**The task**
Where in the data below does the word "Square" appear? Copy every line that has it.

**Stored dataset items**
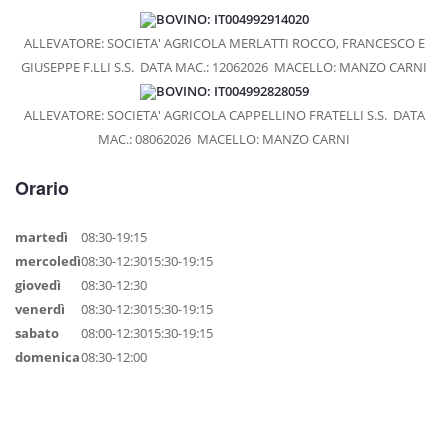
BOVINO: IT004992914020
ALLEVATORE: SOCIETA' AGRICOLA MERLATTI ROCCO, FRANCESCO E
GIUSEPPE F.LLI S.S.
DATA MAC.: 12062026
MACELLO: MANZO CARNI
BOVINO: IT004992828059
ALLEVATORE: SOCIETA' AGRICOLA CAPPELLINO FRATELLI S.S.
DATA
MAC.: 08062026
MACELLO: MANZO CARNI
Orario
martedì
08:30-19:15
mercoledì
08:30-12:30
15:30-19:15
giovedì
08:30-12:30
venerdì
08:30-12:30
15:30-19:15
sabato
08:00-12:30
15:30-19:15
domenica
08:30-12:00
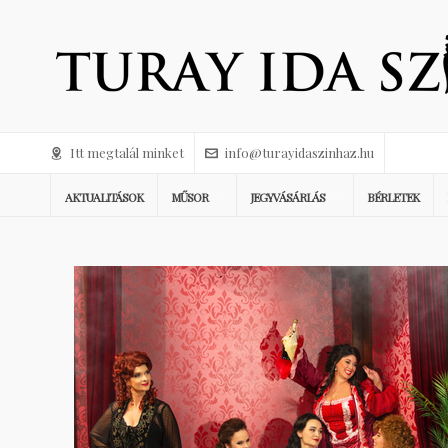
Itt megtalál minket
info@turayidaszinhaz.hu
AKTUALITÁSOK
MŰSOR
JEGYVÁSÁRLÁS
BÉRLETEK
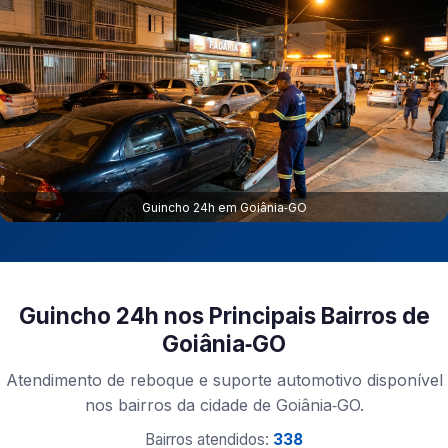
Guincho 24h em Goiânia‑GO
Guincho 24h nos Principais Bairros de
Goiânia‑GO
Atendimento de reboque e suporte automotivo disponível
nos bairros da cidade de Goiânia‑GO.
Bairros atendidos:
338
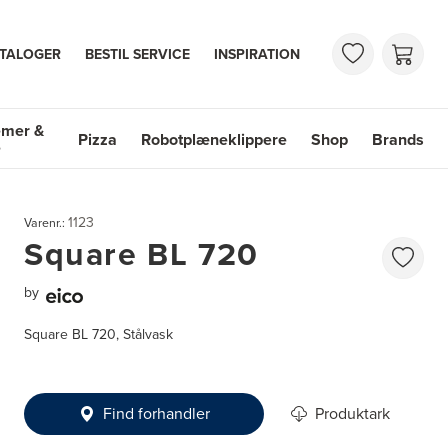
TALOGER
BESTIL SERVICE
INSPIRATION
emer &
Pizza
Robotplæneklippere
Shop
Brands
e
mer & Vaske
Shop
Brands
1123
Varenr.:
Square BL 720
by
Square BL 720, Stålvask
Find forhandler
Produktark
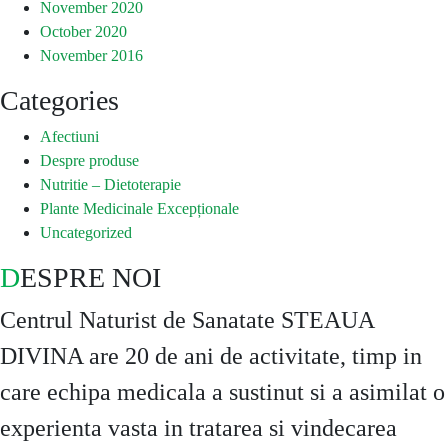
November 2020
October 2020
November 2016
Categories
Afectiuni
Despre produse
Nutritie – Dietoterapie
Plante Medicinale Excepționale
Uncategorized
DESPRE NOI
Centrul Naturist de Sanatate STEAUA
DIVINA are 20 de ani de activitate, timp in
care echipa medicala a sustinut si a asimilat o
experienta vasta in tratarea si vindecarea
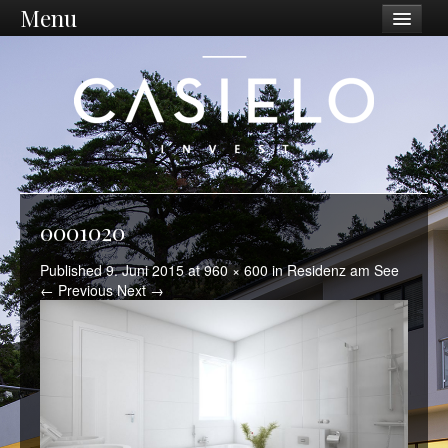
Menu
Unternehmen
Philosophie
Vision / Mission
Dienstleistungen
Unternehmen
0001020
Standort Ostschweiz
Published
9. Juni 2015
at
960 × 600
in
Residenz am See
← Previous
Next →
Was wir tun
Ankauf
Sanierungen
Projektentwicklung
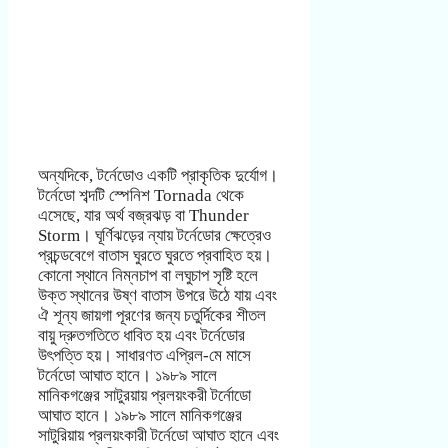
অন্যদিকে, টর্নেডোও একটি প্রাকৃতিক দুর্যোগ।
টর্নেডো শব্দটি স্পেনিশ Tornada থেকে
এসেছে, যার অর্থ বজ্রঝড় বা Thunder
Storm। ঘূর্ণিঝড়ের ন্যায় টর্নেডোর ক্ষেত্রেও
প্রচন্ডবেগে বাতাস ঘুরতে ঘুরতে প্রবাহিত হয়।
কোনো স্থানে নিম্নচাপ বা লঘুচাপ সৃষ্টি হলে
উক্ত স্থানের উষ্ণ বাতাস উপরে উঠে যায় এবং
ঐ শূন্য জায়গা পূরণের জন্য চতুর্দিকের শীতল
বায়ু দ্রুতগতিতে ধাবিত হয় এবং টর্নেডোর
উৎপত্তি হয়। সাধারণত এপ্রিল-মে মাসে
টর্নেডো আঘাত হানে। ১৯৮৯ সালে
মানিকগঞ্জের সাটুরয়ায় প্রলয়ংকরী টর্নোডো
আঘাত হানে। ১৯৮৯ সালে মানিকগঞ্জের
সাটুরিয়ায় প্রলয়ংকারী টর্নেডো আঘাত হানে এবং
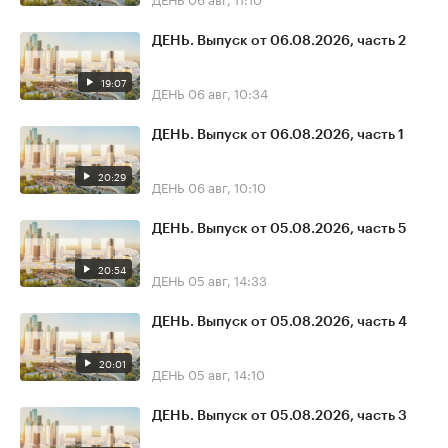
ДЕНЬ. Выпуск от 06.08.2026, часть 2
19:07
ДЕНЬ
06 авг, 10:34
ДЕНЬ. Выпуск от 06.08.2026, часть 1
20:29
ДЕНЬ
06 авг, 10:10
ДЕНЬ. Выпуск от 05.08.2026, часть 5
20:54
ДЕНЬ
05 авг, 14:33
ДЕНЬ. Выпуск от 05.08.2026, часть 4
20:01
ДЕНЬ
05 авг, 14:10
ДЕНЬ. Выпуск от 05.08.2026, часть 3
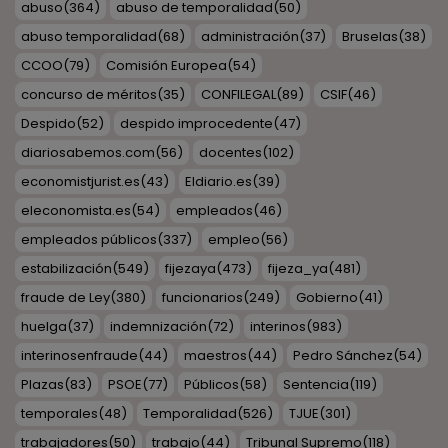
abuso
(364)
abuso de temporalidad
(50)
abuso temporalidad
(68)
administración
(37)
Bruselas
(38)
CCOO
(79)
Comisión Europea
(54)
concurso de méritos
(35)
CONFILEGAL
(89)
CSIF
(46)
Despido
(52)
despido improcedente
(47)
diariosabemos.com
(56)
docentes
(102)
economistjurist.es
(43)
Eldiario.es
(39)
eleconomista.es
(54)
empleados
(46)
empleados públicos
(337)
empleo
(56)
estabilización
(549)
fijezaya
(473)
fijeza_ya
(481)
fraude de Ley
(380)
funcionarios
(249)
Gobierno
(41)
huelga
(37)
indemnización
(72)
interinos
(983)
interinosenfraude
(44)
maestros
(44)
Pedro Sánchez
(54)
Plazas
(83)
PSOE
(77)
Públicos
(58)
Sentencia
(119)
temporales
(48)
Temporalidad
(526)
TJUE
(301)
trabajadores
(50)
trabajo
(44)
Tribunal Supremo
(118)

**Answer below**
Square BL 720
Square BL 720, Stålvask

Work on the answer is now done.